Otro cambio de escenario, otra habitación de hotel. Una vez más, en las primeras horas de la mañana, en el fugaz tránsito del sueño a la vigilia, un decorado confuso, de señales contradictorias, que no resultan fáciles de descifrar.
El papel que cubre las paredes, ennegrecido por el tiempo, se dobla en las esquinas como un viejo papiro egipcio. El techo, remendado con tablas de madera, cuelga sobre nuestras cabezas soltando gotas de agua que dicen «allá voy» y que, dando vueltas sobre sí mismas, se lanzan en picado contra el suelo.
La sensación de decadencia, la insoslayable presencia de la humedad, se vuelven aún más acusadas durante la noche, cuando la falta de electricidad deja al viejo caserón en penumbras.
Como soy el único huésped, el encargado me da la llave de entrada al hotel en caso de que me apetezca salir a caminar. Es un hombre arrugado, erosionado por el paso de los años, que viste una americana oscura, demasiado grande para su declinante osamenta.
Entre sombras del pasado
Por momentos veo, a través de la puerta entreabierta, el resplandor de la vela con que se ilumina al caminar por el pasillo en dirección al baño que compartimos (y en el que nada parece funcionar).
Oigo el crepitar de la radio a transistores que lleva encendida desde bien entrada la mañana. Noticias en francés que hablan del acuerdo de paz, de los rebeldes hutus, que se encuentran no muy lejos de aquí, en el bosque.
Cuando me meto en el saco de dormir, pues las sábanas están tan viejas que parecen de cartón, cierro los ojos y pienso que sería el escenario perfecto para una película de terror.
No sé si es debido a la sugestión que me produce el sitio, pero en la penumbra creo escuchar otros sonidos, también en francés. Las voces de aquellos belgas que hace medio siglo fueron los amos de estas tierras, que se reunían en este mismo caserón – en el gran salón con vistas al valle en el que permanecen intactas las sillas de cuero, los cuadros, los candelabros – a discutir sobre la flora y la fauna que creían suyas.
Sin dinero para investigar
Ayer reflexionábamos sobre cómo la violencia obstruye toda posibilidad de progreso en algunos lugares del mundo. En ningún otro sitio del Congo he sentido de forma más acusada esta certidumbre que en los edificios del Parque Nacional Kahuzi-Biega, que en su momento fuera el mayor centro de investigación científica de toda África.
Hoy las instalaciones se caen a pedazos. El hotel, la biblioteca, la sala de clasificación de aves, de mamíferos. En esta última, que también sería un buen escenario para un film de terror, se encuentra una recopilación de decenas de miles de ejemplares que observan a la nada con perplejidad, cubiertos de polvo, con las etiquetas aún en francés colgando de los huesos.

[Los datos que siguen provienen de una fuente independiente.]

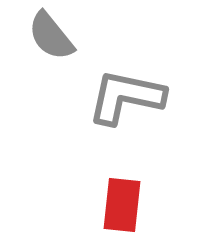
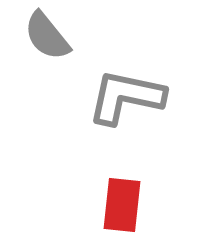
gray semicircle: moved 4 px left
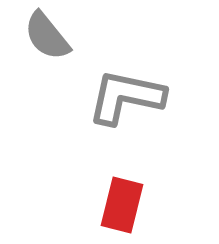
red rectangle: rotated 8 degrees clockwise
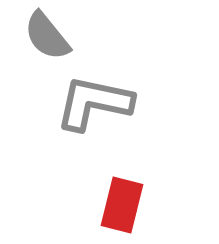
gray L-shape: moved 32 px left, 6 px down
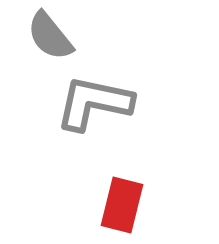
gray semicircle: moved 3 px right
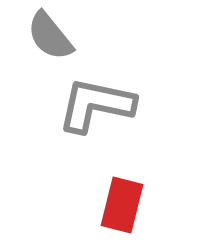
gray L-shape: moved 2 px right, 2 px down
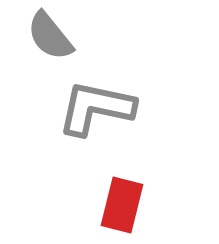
gray L-shape: moved 3 px down
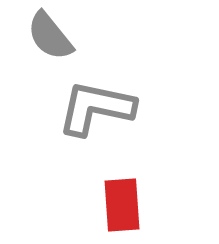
red rectangle: rotated 18 degrees counterclockwise
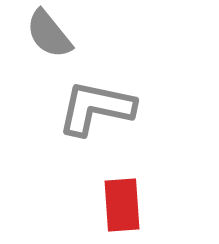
gray semicircle: moved 1 px left, 2 px up
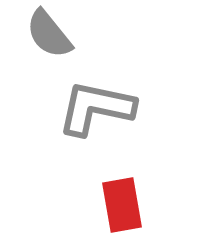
red rectangle: rotated 6 degrees counterclockwise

Y aquellos investigadores locales que en algún momento viajaron por el mundo para dar conferencias , y que ahora son ancianos sin sueldo, sin dinero para comprar formol, para arreglar los libros, para conseguir siquiera lápiz y papel, mucho menos aún ordenadores.
Los escucho recordar aquellos tiempos gloriosos. Los escucho quejarse de la falta de recursos. Vislumbro la dignidad de muchos de ellos, que siguen viniendo a trabajar cada día, aunque antes de dejarlos me pidan una propina.
Pienso en cómo la guerra, y su consecuente miseria, confisca, detiene, paraliza, tantos destinos; cómo lanza los relojes en una irrefrenable carrera hacia el pasado.